She has come to enjoy winter. She likes that the days are short and the nights are long. The night is her time, after all, just as it was his. It is at night that she indulges her memories of him. She hunts alone. She doesn't have to, she has a thousand sisters now with whom to share the night. But she prefers to hunt alone; she'd rather have his memory to watch her back anyway.

"Buffy?" His voice disrupts the lazy circling of her mind, and she shakes herself. This is why she must keep the other in the night: because, if she lets him, he will invade her days. He will reach out into the sunlight and pull her back to him, surround her with the ethereal coolness of her memory until the present loses meaning and all there is is that lost forbidden time with him. This is why she tries so hard not to think of him. Because she knows that if she does, he will consume her and she will have nothing left to give to the wonderful, warm human being in front of her.

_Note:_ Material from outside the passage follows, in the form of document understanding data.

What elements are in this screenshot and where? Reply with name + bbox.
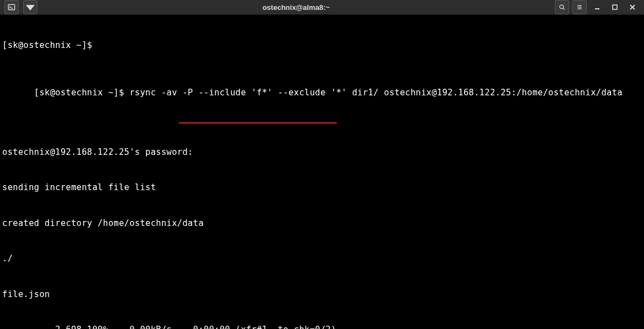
titlebar-right — [555, 0, 640, 14]
titlebar: ostechnix@alma8:~ — [0, 0, 644, 15]
red-underline-annotation — [179, 122, 337, 123]
svg-marker-2 — [26, 5, 35, 10]
svg-point-3 — [560, 5, 564, 9]
terminal-line: sending incremental file list — [2, 182, 642, 194]
new-tab-button[interactable] — [23, 0, 37, 14]
svg-rect-9 — [613, 5, 617, 9]
window-title: ostechnix@alma8:~ — [37, 3, 555, 12]
terminal-line: ostechnix@192.168.122.25's password: — [2, 147, 642, 159]
maximize-button[interactable] — [608, 0, 622, 14]
minimize-button[interactable] — [590, 0, 604, 14]
terminal-line: created directory /home/ostechnix/data — [2, 218, 642, 230]
terminal-line: [sk@ostechnix ~]$ rsync -av -P --include… — [2, 75, 642, 123]
close-button[interactable] — [625, 0, 640, 14]
svg-rect-0 — [8, 4, 14, 10]
search-button[interactable] — [555, 0, 569, 14]
terminal-line: file.json — [2, 289, 642, 301]
terminal-line: 2,698 100% 0.00kB/s 0:00:00 (xfr#1, to-c… — [2, 324, 642, 329]
titlebar-left — [4, 0, 37, 14]
terminal-icon[interactable] — [4, 0, 19, 14]
terminal-text: [sk@ostechnix ~]$ rsync -av -P --include… — [34, 88, 623, 98]
terminal-line: [sk@ostechnix ~]$ — [2, 40, 642, 52]
terminal-window: ostechnix@alma8:~ — [0, 0, 644, 329]
terminal-area[interactable]: [sk@ostechnix ~]$ [sk@ostechnix ~]$ rsyn… — [0, 15, 644, 329]
menu-button[interactable] — [572, 0, 587, 14]
terminal-line: ./ — [2, 253, 642, 265]
svg-line-4 — [563, 8, 565, 10]
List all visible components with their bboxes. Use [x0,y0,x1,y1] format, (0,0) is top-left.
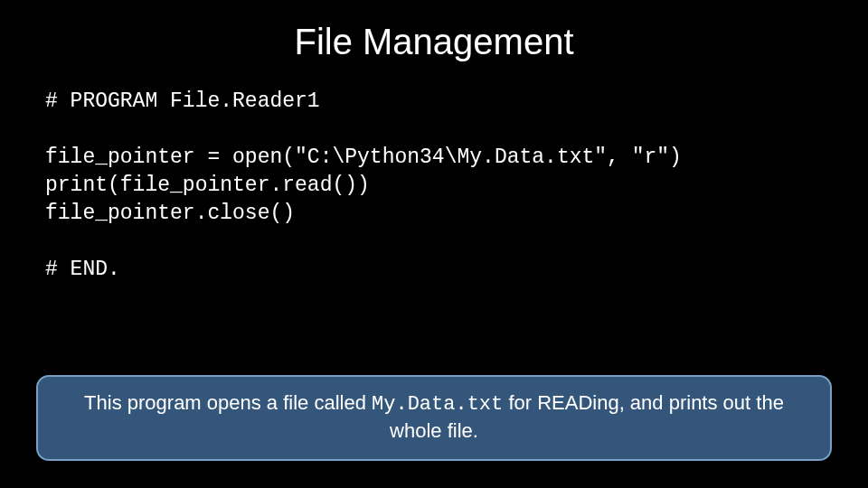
callout-box: This program opens a file called My.Data… [36,375,832,461]
code-block: # PROGRAM File.Reader1 file_pointer = op… [45,88,825,284]
code-line-2: file_pointer = open("C:\Python34\My.Data… [45,145,682,169]
code-line-1: # PROGRAM File.Reader1 [45,89,320,113]
slide: File Management # PROGRAM File.Reader1 f… [0,0,868,488]
callout-filename: My.Data.txt [372,393,503,416]
code-line-3: print(file_pointer.read()) [45,174,370,197]
code-line-4: file_pointer.close() [45,202,295,225]
callout-text-pre: This program opens a file called [84,391,372,414]
slide-title: File Management [43,22,825,62]
code-line-5: # END. [45,258,120,281]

She smiles sadly at her companion. It is not that she doesn't love him. She loves him now perhaps more than she ever has, but she senses that she is losing him. That she who first drew him to the light is now losing him to that same brightness. She does not enjoy the irony that it is she now who is too dark for him. But she understands that it is true.

She has resolved that she will not fight his leaving; she is ready, perhaps even a little impatient, for the day when the divergence of their natures takes him too far away from her and he has no choice left but to step fully into the light. She will not try to keep him with her, will not try to bind him to her darkness, nor will she try to follow him. There is no place for her out there in his bright new world of vivid hope and vibrant life. She is, after all, a creature of night, of dark and righteous violence.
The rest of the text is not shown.